2 Problem introduction and mathematical formulation

The map of A2E-CVRP is an undirected complete graph G(NE), which is abstract from some real-world logistics environments. The vertex set \(N = N_D \cup N_S \cup N_C\), and edge set E consists of all the edges connecting the vertices in N, where \(N_D\) represents the depot sets, \(N_S\) represents the satellites set, and \(N_C\) is the customer set.

Each customer \(i \in N_C\) has a positive integer demand \(q_i\), and each edge in E has a routing cost, which is commonly the road length.

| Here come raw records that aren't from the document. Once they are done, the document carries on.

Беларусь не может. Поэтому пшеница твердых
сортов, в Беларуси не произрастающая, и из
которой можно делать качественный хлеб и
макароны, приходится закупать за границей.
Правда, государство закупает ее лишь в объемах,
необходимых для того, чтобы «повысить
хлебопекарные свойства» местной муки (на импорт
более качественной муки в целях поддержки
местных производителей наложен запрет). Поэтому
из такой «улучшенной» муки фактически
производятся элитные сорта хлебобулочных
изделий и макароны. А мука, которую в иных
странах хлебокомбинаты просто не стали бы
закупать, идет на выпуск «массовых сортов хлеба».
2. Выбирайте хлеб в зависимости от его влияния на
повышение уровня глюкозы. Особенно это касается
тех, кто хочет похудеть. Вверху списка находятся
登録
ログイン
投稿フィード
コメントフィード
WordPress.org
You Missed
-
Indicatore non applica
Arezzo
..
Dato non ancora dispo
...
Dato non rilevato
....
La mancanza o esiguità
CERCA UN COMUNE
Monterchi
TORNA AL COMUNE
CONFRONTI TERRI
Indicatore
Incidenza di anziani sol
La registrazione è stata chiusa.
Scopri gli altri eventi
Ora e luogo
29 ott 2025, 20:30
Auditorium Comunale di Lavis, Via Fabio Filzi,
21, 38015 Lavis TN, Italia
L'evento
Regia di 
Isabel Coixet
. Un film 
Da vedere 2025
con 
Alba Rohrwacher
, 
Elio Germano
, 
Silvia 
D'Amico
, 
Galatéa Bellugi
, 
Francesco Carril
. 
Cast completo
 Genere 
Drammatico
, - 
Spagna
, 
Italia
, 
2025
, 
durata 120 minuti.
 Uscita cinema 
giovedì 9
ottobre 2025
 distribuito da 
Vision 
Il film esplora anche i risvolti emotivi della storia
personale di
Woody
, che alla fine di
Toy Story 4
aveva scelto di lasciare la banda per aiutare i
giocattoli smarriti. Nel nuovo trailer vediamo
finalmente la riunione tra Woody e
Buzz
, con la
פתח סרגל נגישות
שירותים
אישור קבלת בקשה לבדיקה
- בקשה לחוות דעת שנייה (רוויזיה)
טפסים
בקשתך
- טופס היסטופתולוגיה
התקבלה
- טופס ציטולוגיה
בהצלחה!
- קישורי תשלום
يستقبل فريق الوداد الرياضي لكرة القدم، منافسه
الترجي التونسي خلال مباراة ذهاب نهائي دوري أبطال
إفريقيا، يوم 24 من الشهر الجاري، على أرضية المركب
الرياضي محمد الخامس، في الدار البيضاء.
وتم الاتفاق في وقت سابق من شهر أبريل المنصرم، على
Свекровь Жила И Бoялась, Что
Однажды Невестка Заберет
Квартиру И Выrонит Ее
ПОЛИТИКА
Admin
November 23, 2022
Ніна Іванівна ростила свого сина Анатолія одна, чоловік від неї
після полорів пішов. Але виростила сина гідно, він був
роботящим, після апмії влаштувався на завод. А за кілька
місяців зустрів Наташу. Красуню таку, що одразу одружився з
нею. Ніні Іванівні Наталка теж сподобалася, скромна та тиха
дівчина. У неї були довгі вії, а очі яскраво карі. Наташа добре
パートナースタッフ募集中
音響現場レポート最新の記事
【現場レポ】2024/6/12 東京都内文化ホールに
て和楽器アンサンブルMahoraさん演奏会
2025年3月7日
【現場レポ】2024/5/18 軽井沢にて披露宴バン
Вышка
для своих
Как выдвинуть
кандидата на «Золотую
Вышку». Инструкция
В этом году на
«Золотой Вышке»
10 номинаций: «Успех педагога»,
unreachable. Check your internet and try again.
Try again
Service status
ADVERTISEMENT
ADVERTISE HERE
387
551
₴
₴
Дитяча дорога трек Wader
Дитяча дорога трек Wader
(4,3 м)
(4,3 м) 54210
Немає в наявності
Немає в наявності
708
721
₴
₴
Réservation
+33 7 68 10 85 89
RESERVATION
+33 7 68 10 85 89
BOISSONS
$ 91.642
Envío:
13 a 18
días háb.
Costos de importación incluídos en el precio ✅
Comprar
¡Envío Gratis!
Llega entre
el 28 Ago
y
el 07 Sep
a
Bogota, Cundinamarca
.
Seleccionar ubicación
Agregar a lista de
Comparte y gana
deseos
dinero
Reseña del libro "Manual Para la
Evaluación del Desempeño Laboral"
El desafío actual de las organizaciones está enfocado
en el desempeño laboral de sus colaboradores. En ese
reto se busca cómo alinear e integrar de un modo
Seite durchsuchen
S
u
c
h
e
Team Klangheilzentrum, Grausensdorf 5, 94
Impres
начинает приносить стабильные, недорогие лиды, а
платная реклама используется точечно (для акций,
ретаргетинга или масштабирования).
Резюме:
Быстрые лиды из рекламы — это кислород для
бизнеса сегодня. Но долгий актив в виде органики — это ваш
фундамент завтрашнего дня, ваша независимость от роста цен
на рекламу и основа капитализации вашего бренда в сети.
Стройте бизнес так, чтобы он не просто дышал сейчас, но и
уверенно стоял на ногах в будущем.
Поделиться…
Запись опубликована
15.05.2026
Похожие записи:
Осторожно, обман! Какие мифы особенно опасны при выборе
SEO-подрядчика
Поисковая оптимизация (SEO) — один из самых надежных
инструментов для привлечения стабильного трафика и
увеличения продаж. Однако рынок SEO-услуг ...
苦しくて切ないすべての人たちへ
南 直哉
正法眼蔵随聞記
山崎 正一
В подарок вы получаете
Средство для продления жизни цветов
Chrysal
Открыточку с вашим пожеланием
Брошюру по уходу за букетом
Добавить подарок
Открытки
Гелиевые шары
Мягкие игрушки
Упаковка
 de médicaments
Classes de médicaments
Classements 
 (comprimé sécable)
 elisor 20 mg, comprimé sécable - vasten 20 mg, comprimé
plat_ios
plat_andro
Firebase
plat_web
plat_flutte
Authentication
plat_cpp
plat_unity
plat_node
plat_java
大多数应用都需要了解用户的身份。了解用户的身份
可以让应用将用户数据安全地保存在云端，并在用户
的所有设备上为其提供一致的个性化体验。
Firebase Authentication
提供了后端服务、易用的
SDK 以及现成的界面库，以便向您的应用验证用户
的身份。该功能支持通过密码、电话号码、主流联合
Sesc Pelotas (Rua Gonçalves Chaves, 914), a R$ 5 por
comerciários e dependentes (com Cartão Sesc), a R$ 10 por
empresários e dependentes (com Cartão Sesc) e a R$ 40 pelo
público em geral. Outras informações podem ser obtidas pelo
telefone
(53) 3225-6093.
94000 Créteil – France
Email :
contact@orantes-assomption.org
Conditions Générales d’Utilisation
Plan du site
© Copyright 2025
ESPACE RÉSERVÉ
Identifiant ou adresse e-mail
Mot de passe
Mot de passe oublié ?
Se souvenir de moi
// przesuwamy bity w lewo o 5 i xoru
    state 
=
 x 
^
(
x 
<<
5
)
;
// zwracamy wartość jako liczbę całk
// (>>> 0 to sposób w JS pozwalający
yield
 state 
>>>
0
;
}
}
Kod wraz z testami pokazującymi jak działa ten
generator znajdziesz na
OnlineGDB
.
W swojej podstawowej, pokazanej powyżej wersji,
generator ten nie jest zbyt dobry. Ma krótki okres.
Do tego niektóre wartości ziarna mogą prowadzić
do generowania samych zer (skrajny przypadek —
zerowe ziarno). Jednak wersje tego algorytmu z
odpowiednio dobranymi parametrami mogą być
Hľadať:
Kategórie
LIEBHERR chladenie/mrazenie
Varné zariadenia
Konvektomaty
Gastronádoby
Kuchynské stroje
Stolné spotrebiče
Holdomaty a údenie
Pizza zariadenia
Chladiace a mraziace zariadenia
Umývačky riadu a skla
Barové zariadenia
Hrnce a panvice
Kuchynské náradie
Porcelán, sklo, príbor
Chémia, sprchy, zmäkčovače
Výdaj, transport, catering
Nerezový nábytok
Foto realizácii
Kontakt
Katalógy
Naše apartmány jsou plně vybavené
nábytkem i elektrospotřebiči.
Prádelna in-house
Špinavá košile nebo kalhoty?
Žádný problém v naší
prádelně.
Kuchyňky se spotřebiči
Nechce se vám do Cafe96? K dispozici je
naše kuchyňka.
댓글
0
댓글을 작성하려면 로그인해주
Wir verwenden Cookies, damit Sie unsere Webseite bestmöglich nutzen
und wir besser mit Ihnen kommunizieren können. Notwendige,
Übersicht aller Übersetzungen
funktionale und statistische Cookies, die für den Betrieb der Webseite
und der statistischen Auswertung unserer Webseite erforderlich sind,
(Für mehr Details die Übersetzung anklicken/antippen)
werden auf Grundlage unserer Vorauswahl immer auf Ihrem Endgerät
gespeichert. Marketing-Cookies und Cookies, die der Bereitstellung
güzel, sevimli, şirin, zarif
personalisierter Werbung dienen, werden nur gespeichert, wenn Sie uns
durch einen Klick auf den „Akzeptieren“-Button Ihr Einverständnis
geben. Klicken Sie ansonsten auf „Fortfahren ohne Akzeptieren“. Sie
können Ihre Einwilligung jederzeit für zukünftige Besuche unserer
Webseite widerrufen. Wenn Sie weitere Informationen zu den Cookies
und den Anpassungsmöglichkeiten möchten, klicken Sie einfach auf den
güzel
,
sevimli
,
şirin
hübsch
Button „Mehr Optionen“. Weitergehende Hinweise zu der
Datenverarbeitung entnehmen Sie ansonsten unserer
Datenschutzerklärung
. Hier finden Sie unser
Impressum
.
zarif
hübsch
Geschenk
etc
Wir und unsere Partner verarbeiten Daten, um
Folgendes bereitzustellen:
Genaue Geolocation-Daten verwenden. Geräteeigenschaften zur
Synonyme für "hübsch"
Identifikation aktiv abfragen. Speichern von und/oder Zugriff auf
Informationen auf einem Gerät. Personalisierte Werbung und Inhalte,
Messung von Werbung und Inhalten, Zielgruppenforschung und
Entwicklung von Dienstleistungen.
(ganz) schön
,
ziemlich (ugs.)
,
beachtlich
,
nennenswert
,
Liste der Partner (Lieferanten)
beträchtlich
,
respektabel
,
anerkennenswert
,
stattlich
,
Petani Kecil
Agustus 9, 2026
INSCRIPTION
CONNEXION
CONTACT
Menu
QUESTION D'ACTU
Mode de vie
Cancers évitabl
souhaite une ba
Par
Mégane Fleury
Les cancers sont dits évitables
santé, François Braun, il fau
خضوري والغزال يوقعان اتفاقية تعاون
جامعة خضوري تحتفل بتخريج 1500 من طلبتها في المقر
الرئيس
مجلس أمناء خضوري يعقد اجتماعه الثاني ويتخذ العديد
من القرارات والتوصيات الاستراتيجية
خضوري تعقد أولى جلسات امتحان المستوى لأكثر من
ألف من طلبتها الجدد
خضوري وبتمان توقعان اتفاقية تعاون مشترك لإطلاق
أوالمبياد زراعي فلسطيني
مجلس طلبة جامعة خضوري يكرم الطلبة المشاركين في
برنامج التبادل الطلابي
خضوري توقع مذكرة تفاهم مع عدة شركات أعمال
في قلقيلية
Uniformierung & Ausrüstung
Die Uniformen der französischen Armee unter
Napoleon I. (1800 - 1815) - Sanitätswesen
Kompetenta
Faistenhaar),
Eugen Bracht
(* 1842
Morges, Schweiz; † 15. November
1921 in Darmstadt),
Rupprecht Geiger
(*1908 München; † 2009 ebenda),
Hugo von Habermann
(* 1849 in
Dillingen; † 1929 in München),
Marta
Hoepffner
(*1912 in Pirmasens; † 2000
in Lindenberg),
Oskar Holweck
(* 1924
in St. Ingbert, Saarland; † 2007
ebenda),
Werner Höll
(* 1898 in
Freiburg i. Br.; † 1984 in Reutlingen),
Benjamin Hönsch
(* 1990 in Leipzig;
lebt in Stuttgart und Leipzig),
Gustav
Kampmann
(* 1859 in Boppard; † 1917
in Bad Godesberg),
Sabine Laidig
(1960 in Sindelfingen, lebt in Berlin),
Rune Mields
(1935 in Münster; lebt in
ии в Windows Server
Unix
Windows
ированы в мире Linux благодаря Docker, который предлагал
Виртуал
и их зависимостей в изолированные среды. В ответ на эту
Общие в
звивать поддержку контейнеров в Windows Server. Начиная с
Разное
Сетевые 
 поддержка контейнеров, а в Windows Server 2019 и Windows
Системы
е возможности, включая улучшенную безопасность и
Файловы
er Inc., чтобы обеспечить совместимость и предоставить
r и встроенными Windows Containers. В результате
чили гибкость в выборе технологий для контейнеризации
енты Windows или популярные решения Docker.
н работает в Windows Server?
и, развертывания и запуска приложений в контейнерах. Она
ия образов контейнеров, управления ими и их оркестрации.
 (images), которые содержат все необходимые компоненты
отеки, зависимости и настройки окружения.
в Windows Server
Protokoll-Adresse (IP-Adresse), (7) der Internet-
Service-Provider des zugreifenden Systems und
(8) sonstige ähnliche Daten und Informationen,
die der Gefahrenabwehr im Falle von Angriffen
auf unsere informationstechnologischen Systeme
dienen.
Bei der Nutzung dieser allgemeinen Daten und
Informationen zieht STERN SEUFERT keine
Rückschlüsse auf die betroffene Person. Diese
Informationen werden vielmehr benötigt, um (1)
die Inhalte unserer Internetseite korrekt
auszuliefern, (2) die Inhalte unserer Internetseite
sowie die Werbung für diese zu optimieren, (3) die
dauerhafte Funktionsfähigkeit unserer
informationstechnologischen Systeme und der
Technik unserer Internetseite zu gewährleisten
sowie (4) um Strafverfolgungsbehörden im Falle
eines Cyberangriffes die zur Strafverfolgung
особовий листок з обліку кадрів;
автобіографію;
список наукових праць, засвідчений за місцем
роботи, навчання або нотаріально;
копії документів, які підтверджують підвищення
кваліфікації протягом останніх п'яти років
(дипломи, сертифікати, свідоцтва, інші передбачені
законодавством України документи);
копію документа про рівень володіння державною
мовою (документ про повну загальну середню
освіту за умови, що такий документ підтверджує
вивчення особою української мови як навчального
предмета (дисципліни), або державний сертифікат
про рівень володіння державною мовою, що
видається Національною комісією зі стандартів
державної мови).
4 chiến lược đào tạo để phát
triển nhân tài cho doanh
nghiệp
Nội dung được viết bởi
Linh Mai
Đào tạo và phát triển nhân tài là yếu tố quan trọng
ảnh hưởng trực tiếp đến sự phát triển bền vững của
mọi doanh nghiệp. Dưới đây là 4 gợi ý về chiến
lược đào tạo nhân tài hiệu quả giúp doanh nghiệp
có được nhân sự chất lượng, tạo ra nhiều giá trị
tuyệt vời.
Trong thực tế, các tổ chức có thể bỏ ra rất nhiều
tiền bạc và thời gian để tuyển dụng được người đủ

Each depot \(d \in N_D\) can deliver the demand (\({\le }B_d^1\)) to satellites by \(m_d^1\) homogeneous vehicles of load capacity \(Q_1\), and each \(k \in N_S \cup N_D\) can deliver the demand (\({\le }B_k^2\)) to customers by \(m_k^2\) homogeneous vehicles of load capacity \(Q_2\). \(B_d^1 \le m_d^1 Q_1\) and \(B_k^2 \le m_k^2 Q_2\) always hold.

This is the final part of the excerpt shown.